A partire dagli anni sessanta, studiosi di scienze paleolitiche hanno cominciato a “scandagliare" il nostro territorio, riportando alla luce migliaia e migliaia di reperti, che si riferiscono ad un arco di tempo lunghissimo che va da 350 mila agli 11 mila anni da oggi.
Tralasciando i siti di Palombara e Grotta Spagnoli, dove pure si sono riscontrati reperti coevi di una certa importanza, ci soffermeremo sul giacimento preistorico, originale e completo per tanti aspetti, che è quello di Grotta Paglicci. Le prime ricerche , dal 1961 al 1963, furono compiute dal Museo Civico di Storia Naturale di Verona, diretto da Francesco Zorzi. Dopo una interruzione di otto anni, le ricerche furono continuate ad opera di Arturo Palma di Cesnola con la sua équipe di esperti dell’Università di Siena.

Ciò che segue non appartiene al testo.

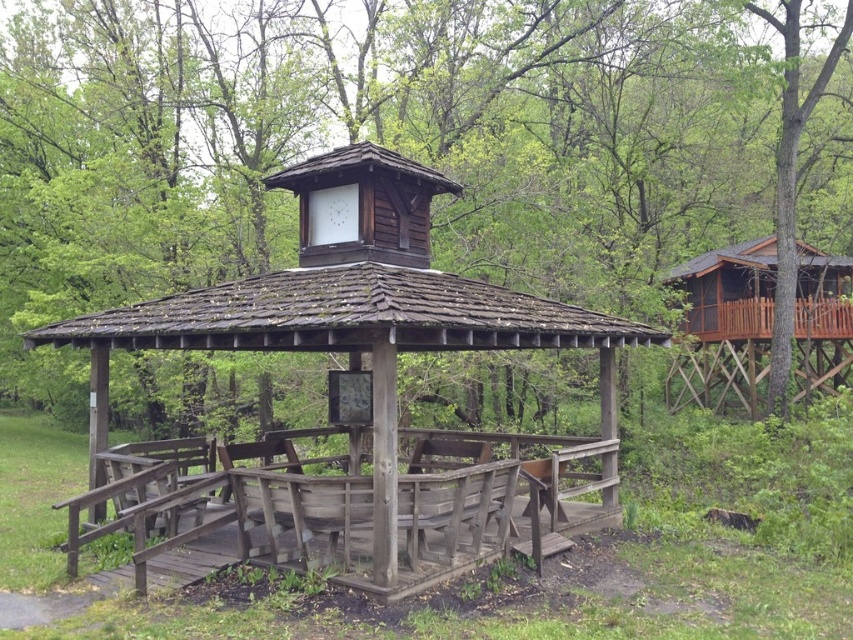 You are planning to host a small gathering for 10 people. The brown wooden gazebo at center and the wooden cabin at right are both available. Which location can comfortably accommodate everyone?

The brown wooden gazebo at center is larger in size than the wooden cabin at right, so it can comfortably accommodate a gathering of 10 people.

You are planning to set up a small stage for a community event. The stage requires a space that is wider than the weathered wood gazebo at center. Can the brown wooden gazebo at center accommodate this requirement?

The brown wooden gazebo at center might be wider than the weathered wood gazebo at center, so it could potentially accommodate the stage if its width meets the requirement.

Si deve a questo studioso il merito di aver reso famoso in Italia e all’estero il nome di Paglicci e quindi di Rignano, in seguito alle fruttuose campagne di scavo. Si tratta di alcune decine di migliaia di reperti, tutti legati dal filo cronologico della continuità: industrie litiche, esempi di arte parietale (cavalli ed impronte di mano, unici in Italia) e mobiliare (graffiti su ossa di animali, su lastre calcaree e su pietre), resti fossili e zoologici, resti umani sparsi e perfino due scheletri interi.
Ci si riferisce al giovinetto di 12 -13 anni di 24.600 anni da oggi (rappresenta il resto più arcaico finora scoperto della razza mediterranea , seppure di tipo Cro-Magnon) e alla donna di 20 – 25 anni, che è stata rinvenuta nel maggio del 1989. Singolari gli ultimi graffiti su ciottolo. Uno di esso raffigura una serie di linee e segni disposti in vario modo non dissimile dall’alfabeto Morse, che fa ipotizzare l’esistenza di una prima e rozza forma di scrittura.